Großstadtepisode
Durch die nasse, vom Regen belegte Scheibe erscheint die Außenwelt wie ein verwackeltes Bild, eine verschwommene Fotografie; die Lichter der Stadt sind nur grelle Punkte auf trübem Hintergrund. Der Regen hält schon seit Stunden an, das heftige Gewitter ist nach der drückenden Hitze der vergangenen Tage eine Wohltat; die Natur wird bald wieder in kräftigen Farben erstrahlen. Scheinbar geräuschlos gleitet das Taxi durch die nächtlichen Straßen Wiens, durch das offene Fenster dringt die frische, abgekühlte Luft in das Innere des Wagens.
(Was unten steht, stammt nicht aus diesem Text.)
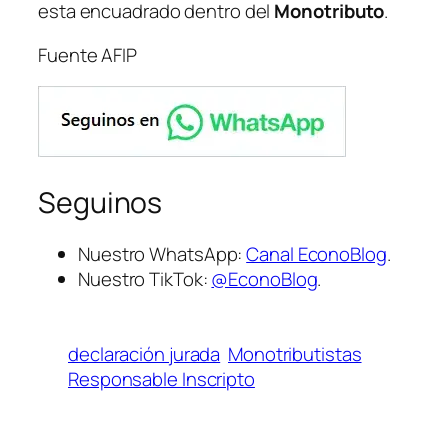
esta encuadrado dentro del
Monotributo
.
Fuente AFIP
Seguinos
Nuestro WhatsApp:
Canal EconoBlog
.
Nuestro TikTok:
@EconoBlog
.
declaración jurada
Monotributistas
Responsable Inscripto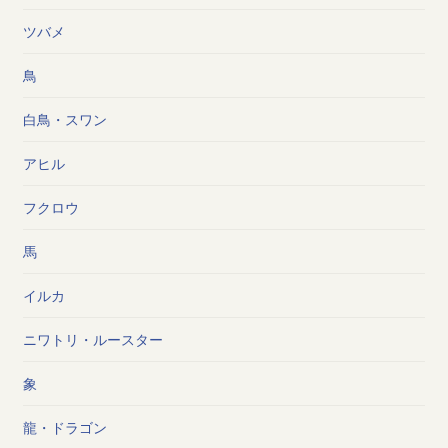
ツバメ
鳥
白鳥・スワン
アヒル
フクロウ
馬
イルカ
ニワトリ・ルースター
象
龍・ドラゴン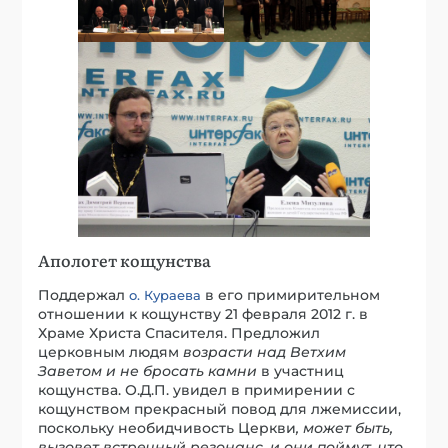
Апологет кощунства
Поддержал
в его примирительном
о. Кураева
отношении к кощунству 21 февраля 2012 г. в
Храме Христа Спасителя. Предложил
церковным людям
возрасти над Ветхим
Заветом и не бросать камни
в участниц
кощунства. О.Д.П. увидел в примирении с
кощунством прекрасный повод для лжемиссии,
поскольку необидчивость Церкви
, может быть,
вызовет встречный резонанс, и они поймут, что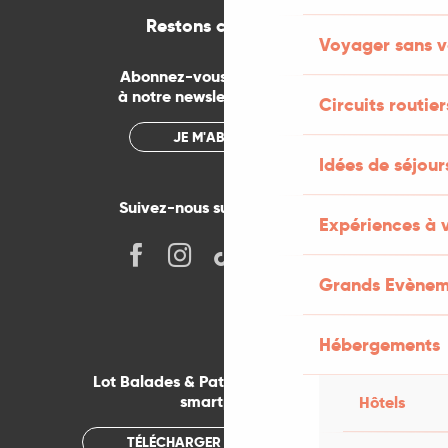
Restons connectés
Voyager sans v
Abonnez-vous gratuitement
à notre newsletter mensuelle
Circuits routier
JE M'ABONNE
Idées de séjou
Suivez-nous sur les réseaux !
Expériences à 
Grands Evènem
Hébergements
Lot Balades & Patrimoines sur votre
smartphone
Hôtels
TÉLÉCHARGER L'APPLICATION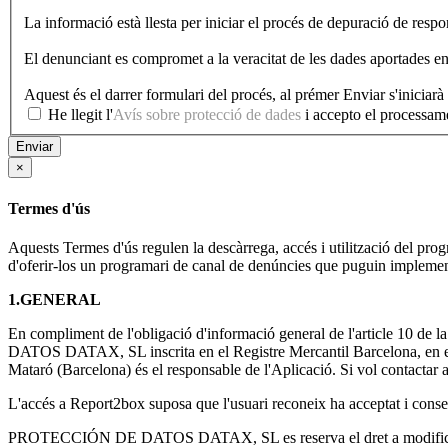
La informació està llesta per iniciar el procés de depuració de respon
El denunciant es compromet a la veracitat de les dades aportades en 
Aquest és el darrer formulari del procés, al prémer Enviar s'iniciar
He llegit l'
Avís sobre protecció de dades
Enviar
×
Termes d'ús
Aquests Termes d'ús regulen la descàrrega, accés i utilització del
d'oferir-los un programari de canal de denúncies que puguin implemen
1.GENERAL
En compliment de l'obligació d'informació general de l'article 10 de
DATOS DATAX, SL inscrita en el Registre Mercantil Barcelona, en e
Mataró (Barcelona) és el responsable de l'Aplicació. Si vol contactar a
L'accés a Report2box suposa que l'usuari reconeix ha acceptat i consen
PROTECCIÓN DE DATOS DATAX, SL es reserva el dret a modificar les pr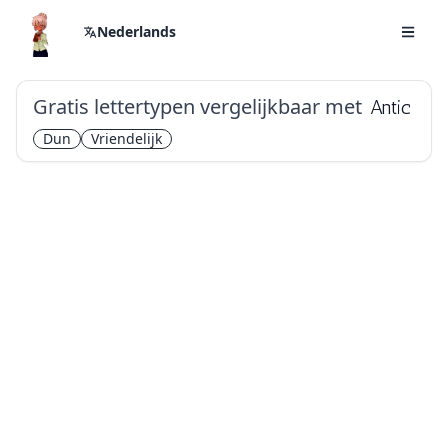
Nederlands
Gratis lettertypen vergelijkbaar met
Antic
Dun
Vriendelijk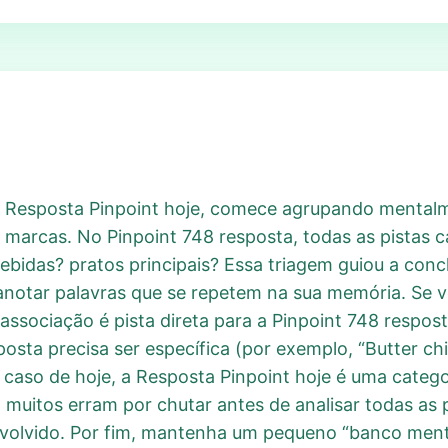
 à Resposta Pinpoint hoje, comece agrupando mentalm
, marcas. No Pinpoint 748 resposta, todas as pistas
ebidas? pratos principais? Essa triagem guiou a con
notar palavras que se repetem na sua memória. Se v
 associação é pista direta para a Pinpoint 748 respos
sposta precisa ser específica (por exemplo, “Butter c
 caso de hoje, a Resposta Pinpoint hoje é uma catego
: muitos erram por chutar antes de analisar todas as 
envolvido. Por fim, mantenha um pequeno “banco menta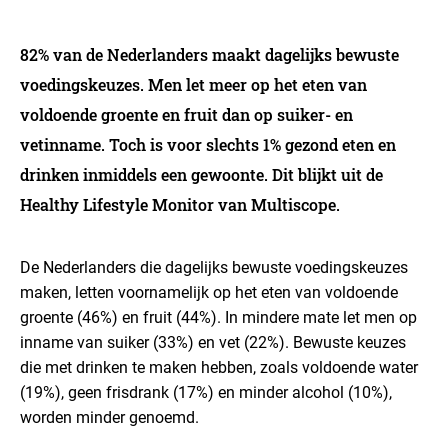
82% van de Nederlanders maakt dagelijks bewuste
voedingskeuzes. Men let meer op het eten van
voldoende groente en fruit dan op suiker- en
vetinname. Toch is voor slechts 1% gezond eten en
drinken inmiddels een gewoonte. Dit blijkt uit de
Healthy Lifestyle Monitor van Multiscope.
De Nederlanders die dagelijks bewuste voedingskeuzes
maken, letten voornamelijk op het eten van voldoende
groente (46%) en fruit (44%). In mindere mate let men op
inname van suiker (33%) en vet (22%). Bewuste keuzes
die met drinken te maken hebben, zoals voldoende water
(19%), geen frisdrank (17%) en minder alcohol (10%),
worden minder genoemd.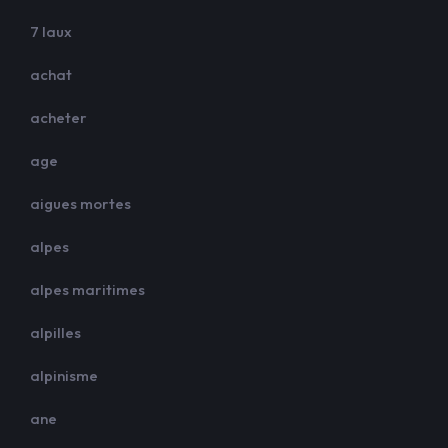
7 laux
achat
acheter
age
aigues mortes
alpes
alpes maritimes
alpilles
alpinisme
ane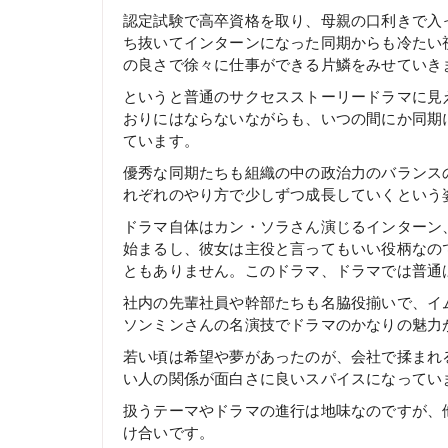
認定試験で高卒資格を取り、母親の口利きで入
ち抜いてインターンになった同期からも冷たい
の良さで徐々に仕事ができる片鱗をみせていき
というと普通のサクセスストーリードラマに見
おりにはならないながらも、いつの間にか同期
ています。
優秀な同期たちも組織の中の政治力のバランス
れぞれのやり方で少しずつ成長していくという
ドラマ自体はカン・ソラさん演じるインターン
始まるし、彼女は主役と言ってもいい役柄なの
ともありません。このドラマ、ドラマでは普通
社内の先輩社員や幹部たちも名脇役揃いで、イ
ソンミンさんの名演技でドラマのかなりの魅力
若い頃は希望や夢があったのが、会社で揉まれ
い人の関係が面白さに良いスパイスになってい
扱うテーマやドラマの進行は地味なのですが、
け合いです。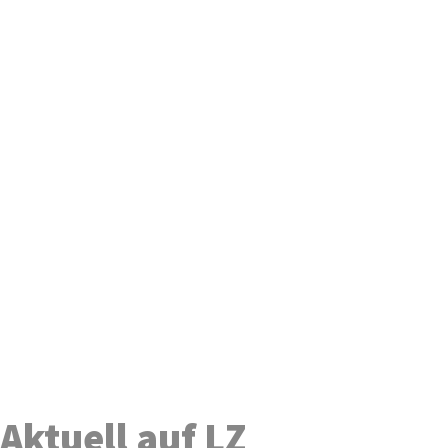
Aktuell auf LZ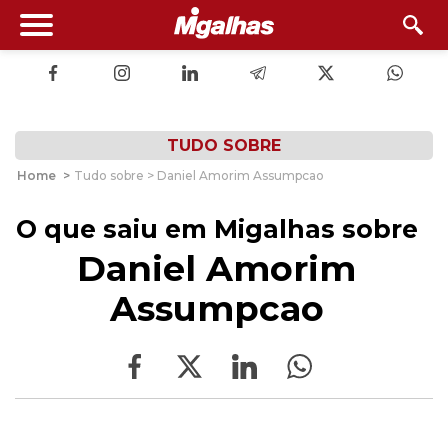
TUDO SOBRE
Home
>
Tudo sobre > Daniel Amorim Assumpcao
O que saiu em Migalhas sobre
Daniel Amorim
Assumpcao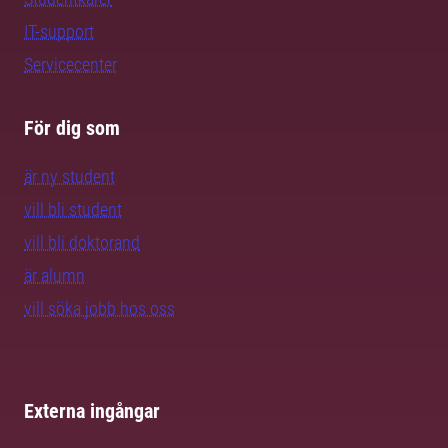
IT-support
Servicecenter
För dig som
är ny student
vill bli student
vill bli doktorand
är alumn
vill söka jobb hos oss
Externa ingångar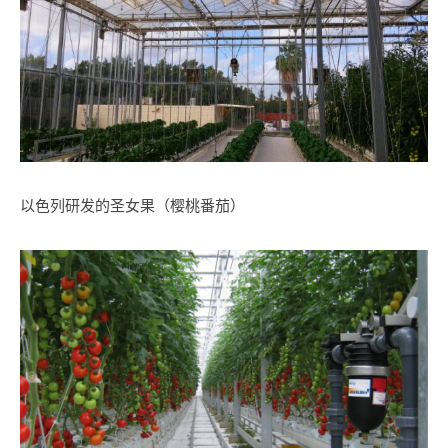
以色列研发的圣女果（樱桃番茄）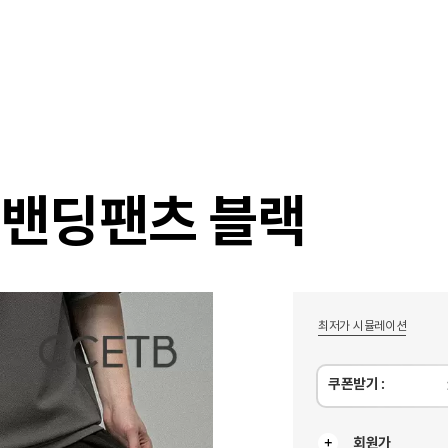
샵
매거진
스타일 룸
이벤트/세일
매장안
 밴딩팬츠 블랙
최저가 시뮬레이션
쿠폰받기 :
회원가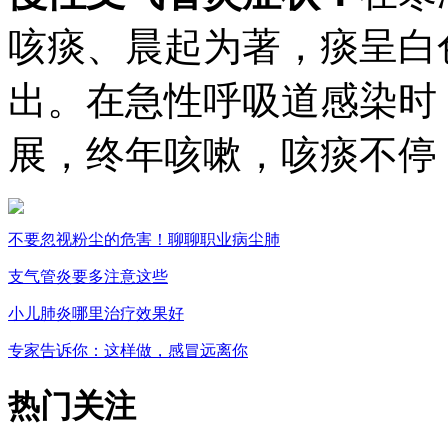
咳痰、晨起为著，痰呈白
出。在急性呼吸道感染时
展，终年咳嗽，咳痰不停
不要忽视粉尘的危害！聊聊职业病尘肺
支气管炎要多注意这些
小儿肺炎哪里治疗效果好
专家告诉你：这样做，感冒远离你
热门关注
Die berühmten Gebäude der Ringstraße sind, wenn, nur schemenhaft erkennbar. Die Nacht erscheint, trotz des Wetters, friedlich – es ist, als ob der Regen die Atmosphäre reinigt. Man sieht hauptsächlich Straßenbahnen, Busse und Taxis auf den Straßen. Wer kann, vermeidet einen langen Aufenthalt im Freien, denn selbst Schirme und Regenmäntel vermögen die Wassermassen kaum abzuwehren. Und doch wirkt das Unwetter heilsam, befreiend. Mia liebt Sommergewitter, die sie an die Unschuld ihrer Kindheitssommer erinnern, die sie zum Großteil am Land bei ihren Großeltern verbracht hat.
Seine Stimme hat verzweifelt geklungen, als er sie angerufen und gebeten hat, vorbeizukommen.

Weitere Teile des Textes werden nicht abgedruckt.